■ PROBLEM TO WORK ON ■
Every entry below should be reproduced exactly, with all pictures left out.

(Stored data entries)

>>>

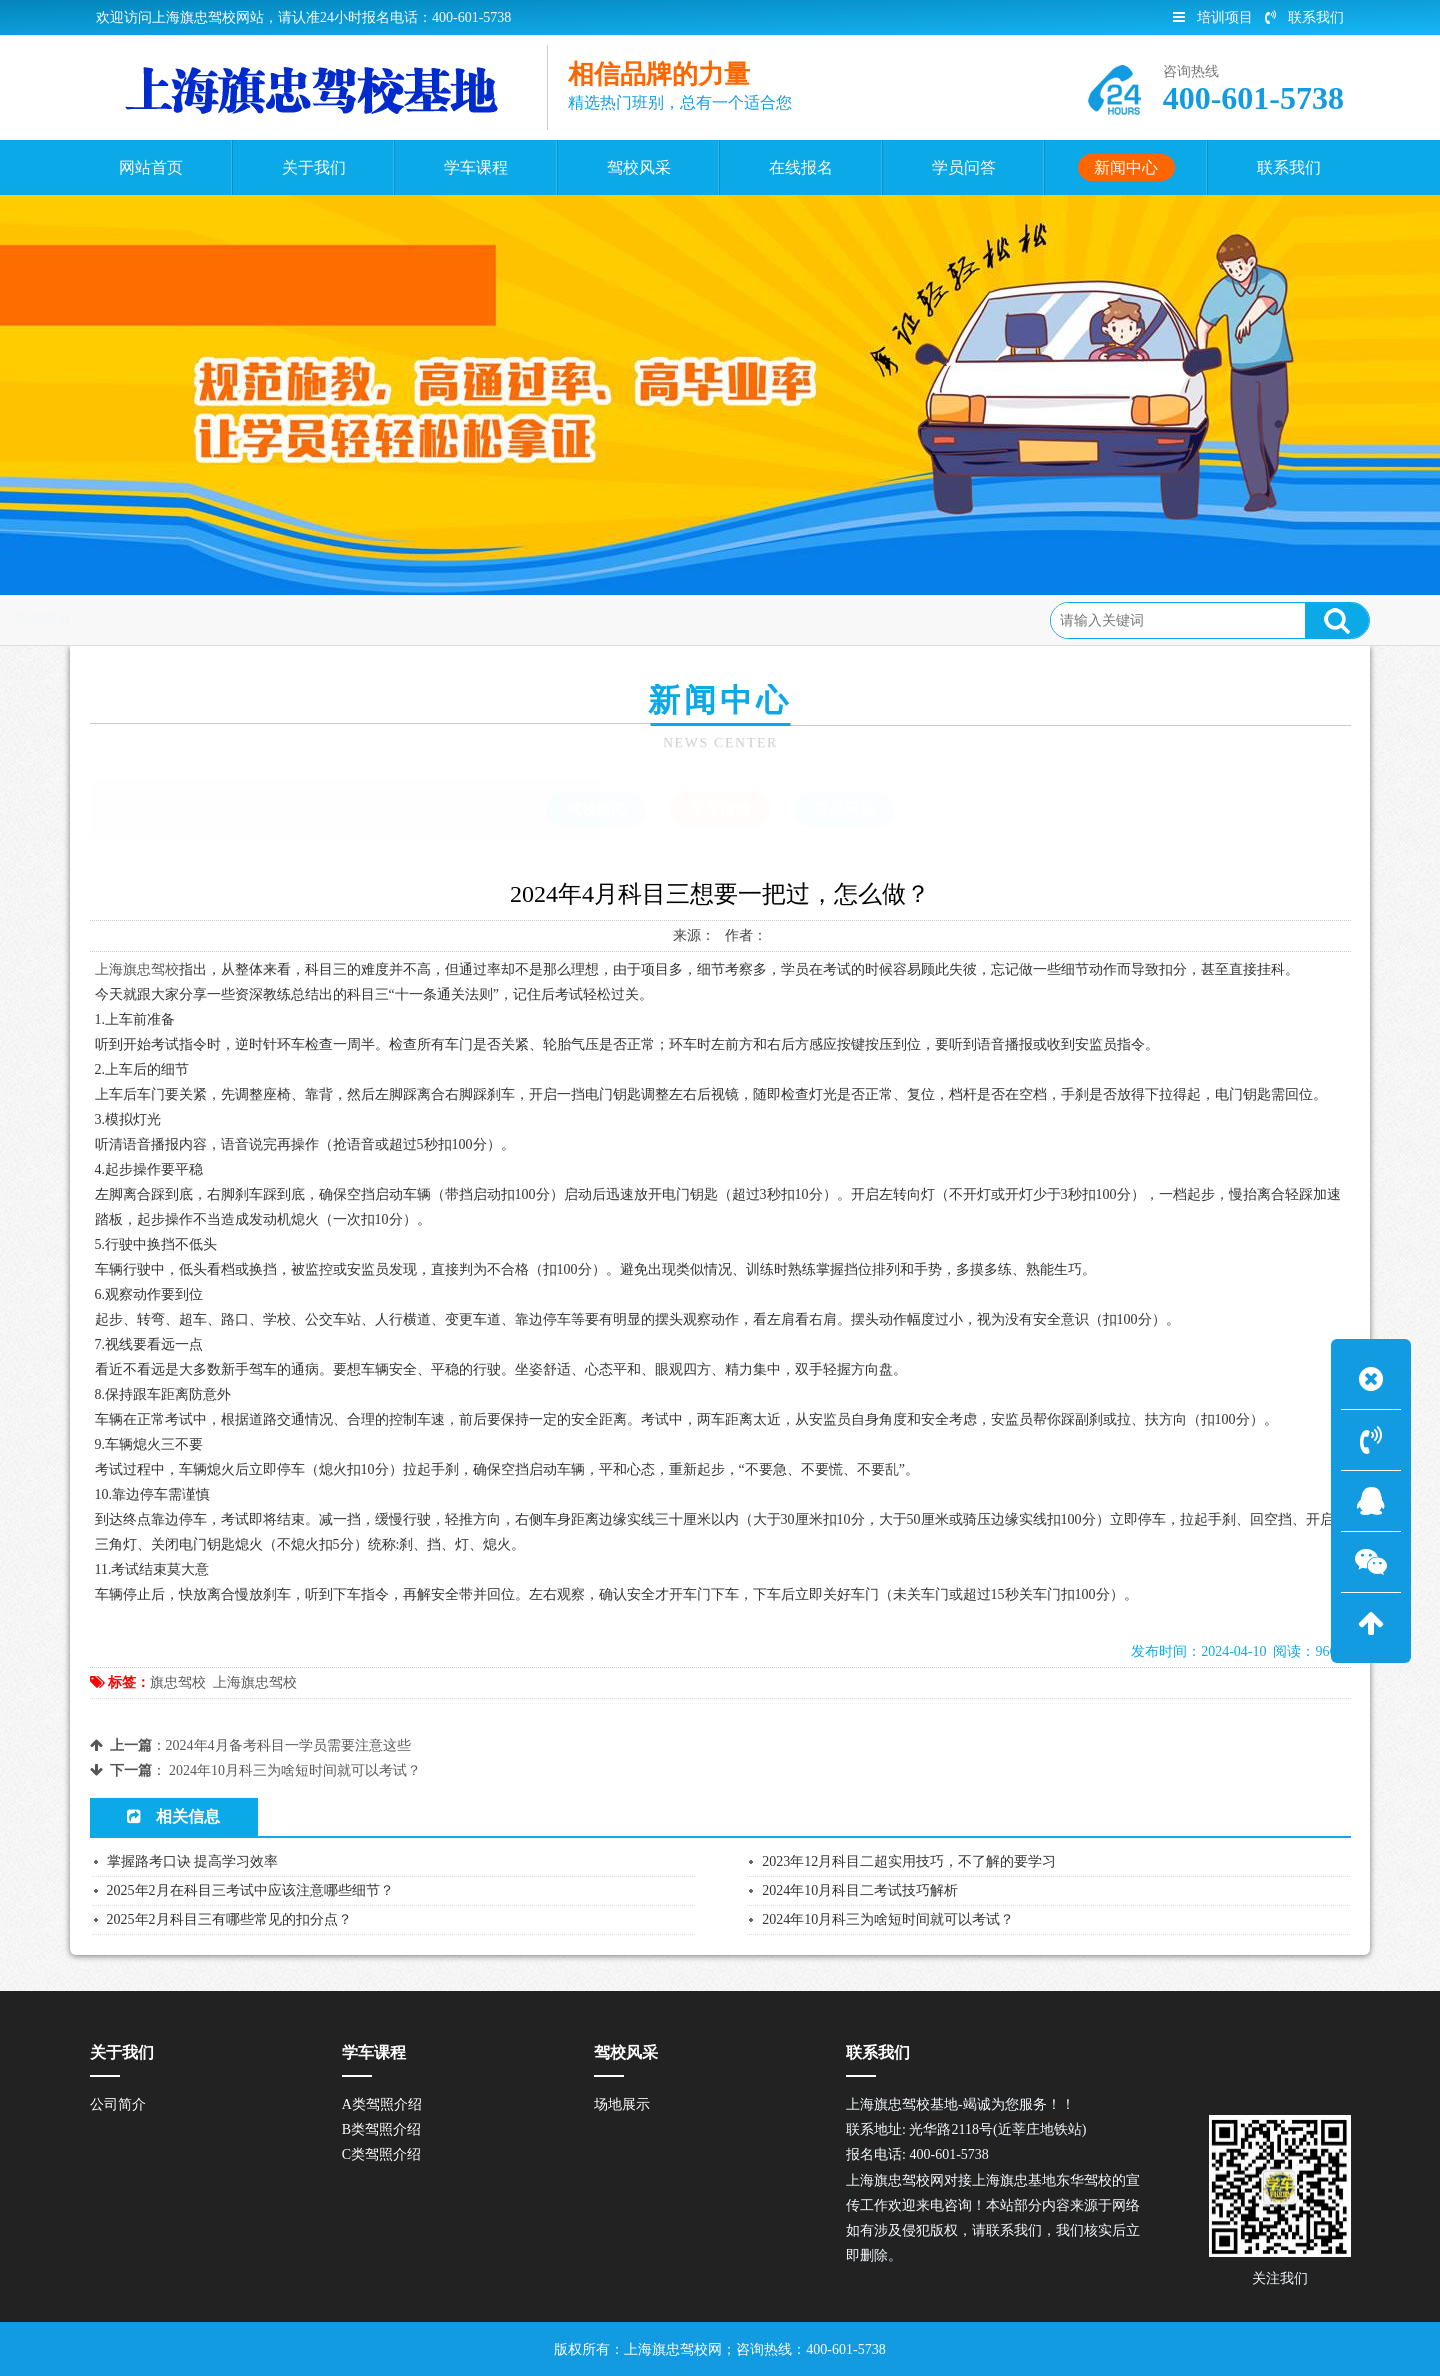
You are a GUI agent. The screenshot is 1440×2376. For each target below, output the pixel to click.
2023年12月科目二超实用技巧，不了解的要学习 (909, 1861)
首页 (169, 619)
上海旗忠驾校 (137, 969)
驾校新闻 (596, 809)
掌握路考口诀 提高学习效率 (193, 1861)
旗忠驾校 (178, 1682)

<<<

■ THE ANSWER ■
You are a GUI agent. The screenshot is 1440×2376. For each target below, output the pixel to click.
2023年12月科目二超实用技巧，不了解的要学习 (909, 1861)
首页 (169, 619)
上海旗忠驾校 (137, 969)
驾校新闻 (596, 809)
掌握路考口诀 提高学习效率 (193, 1861)
旗忠驾校 (178, 1682)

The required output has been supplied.